DURLAZA™ with Zinc Salts
Development has commenced for a second-generation combination product in (successor to DURLAZA™) to incorporate proprietary Yale University zinc salt technology. This new product is expected to provide added benefit to patients taking DURLAZA.
Rx Zinc Salts
The company has commenced the development of a prescription product for the purpose of suppressing stomach acid by raising gastric pH (alone, and/or in combination with other drugs), based upon proprietary zinc salts technology licensed from Yale University.
Researchers at Yale have demonstrated that the proprietary zinc salts exhibit a dose-dependent ability to increase gastric pH and a sustained systemic acid suppression effect when taken up into the parietal cells of the stomach tissue of animals and humans.

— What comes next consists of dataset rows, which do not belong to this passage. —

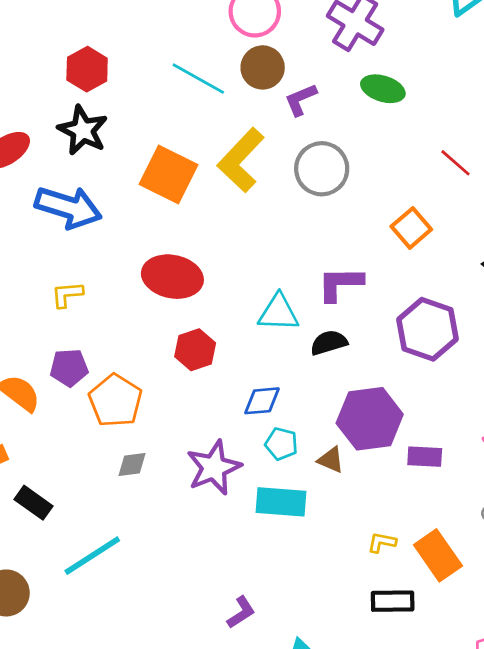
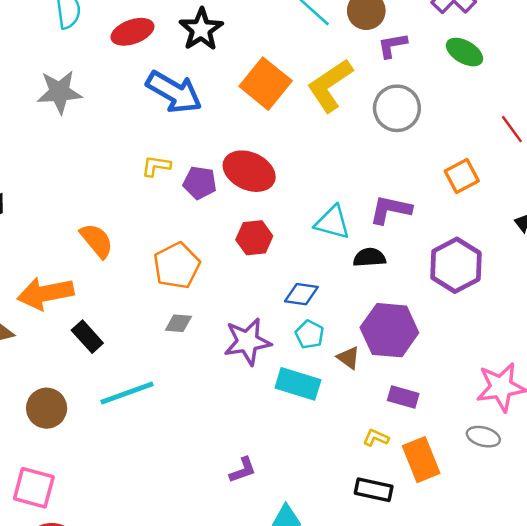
purple pentagon: (69, 368) -> (200, 183), moved
purple rectangle: (425, 457) -> (403, 397), moved

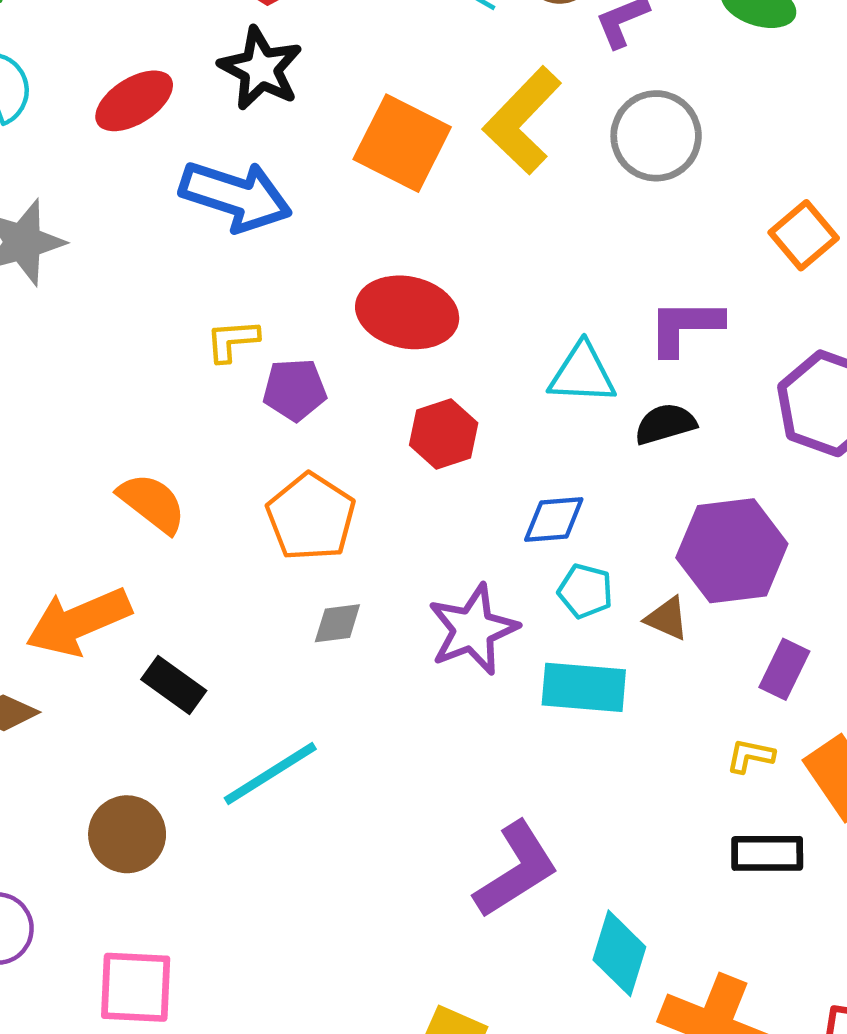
purple pentagon: (200, 183) -> (295, 390), moved
purple rectangle: (403, 397) -> (784, 669), turned -68
purple L-shape: (243, 470) -> (516, 870), size x1.8

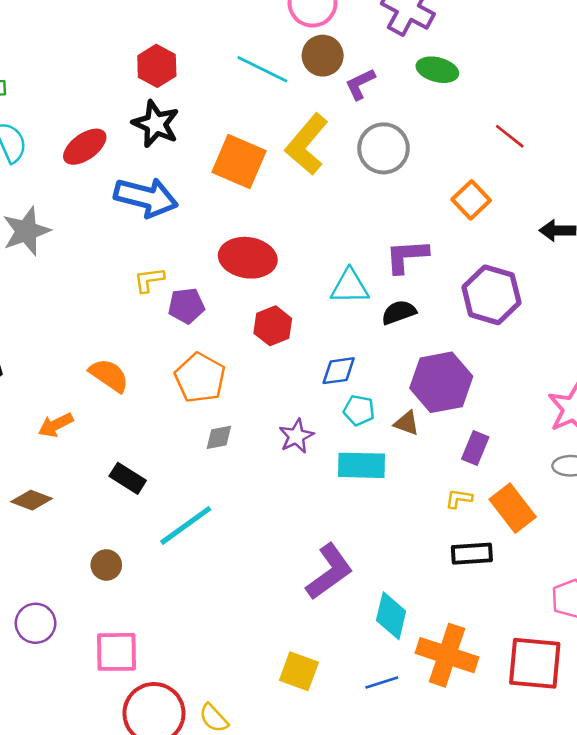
orange arrow: (79, 622) -> (56, 425), moved, size x0.6
purple star: (473, 629) -> (296, 436), size x0.7
brown circle: (127, 834) -> (106, 565), size x0.7

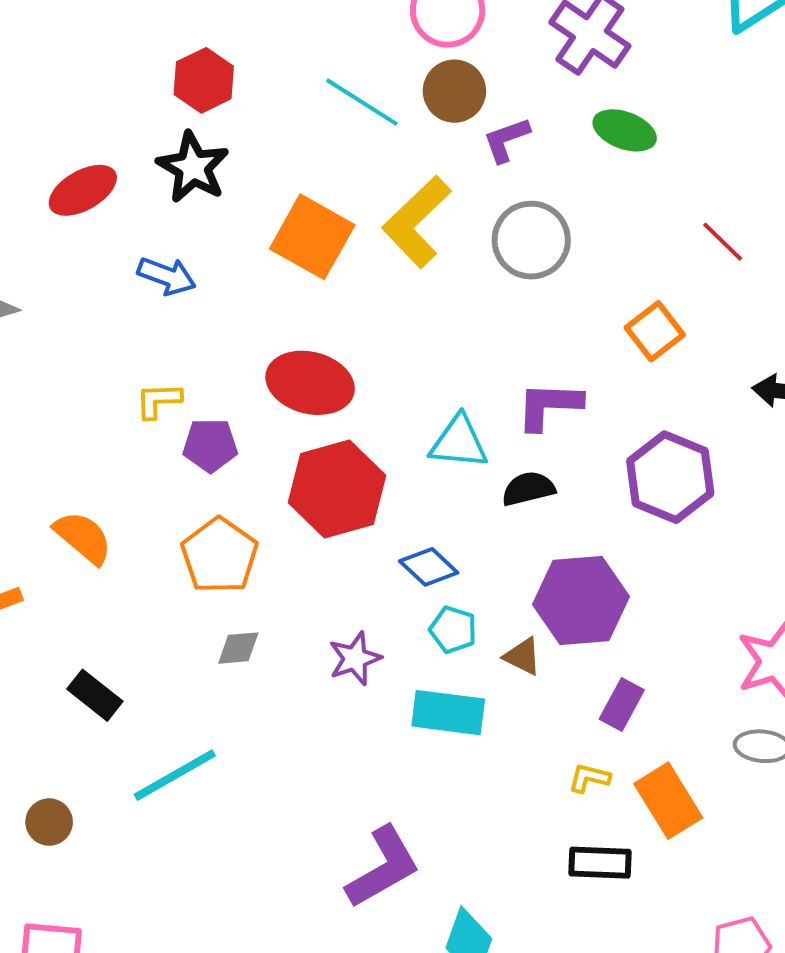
blue arrow: (146, 197) -> (167, 276), size x0.6
red hexagon: (273, 326) -> (337, 489), size x1.6
blue diamond: (339, 371) -> (429, 567), turned 45

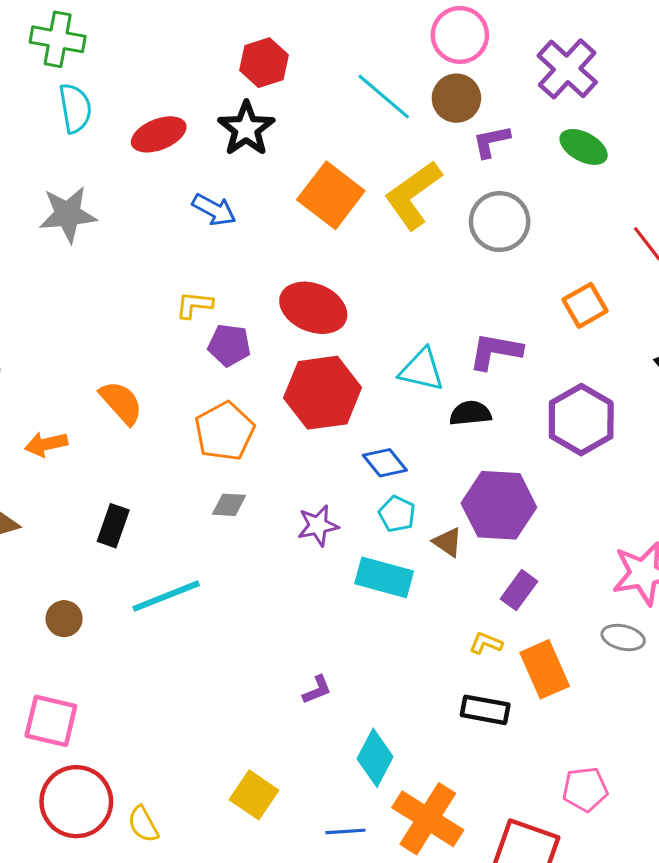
black rectangle: (95, 695) -> (113, 526), turned 63
purple L-shape: (383, 867) -> (317, 690), size x0.5

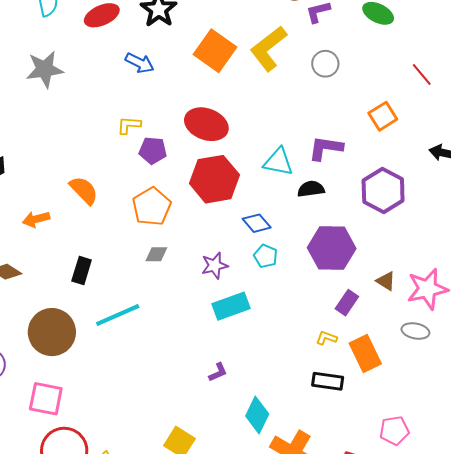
gray circle: (500, 222) -> (325, 64), size x0.7
brown triangle: (448, 542) -> (386, 281), moved
cyan rectangle: (384, 577) -> (231, 306), moved, turned -33
brown circle: (64, 619) -> (52, 332), size x2.0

Additionally, they have shown these salts demonstrate fast action in reducing gastric acid secretion, raising the pH of the stomach in less than 20 to 30 minutes.
The company believes its proprietary zinc salts have promise as a proprietary, once-daily oral adjunct therapy to proton pump inhibitors, or PPIs, for the treatment of patients with gastro-esophageal reflux disease, or GERD, who experience breakthrough symptoms, including nocturnal reflux, while taking PPIs or who do not have adequate response to PPIs. Approximately 40% of PPI patients suffer breakthrough GERD two to four times a week, and 65% of GERD sufferers experience breakthrough at night. Additionally, approximately 20% to 25% of GERD patients taking PPIs do not respond to treatment in the U.S. Other potential markets include pediatric GERD, Zollinger-Ellison syndrome, ulcer disease, and gastric cancer.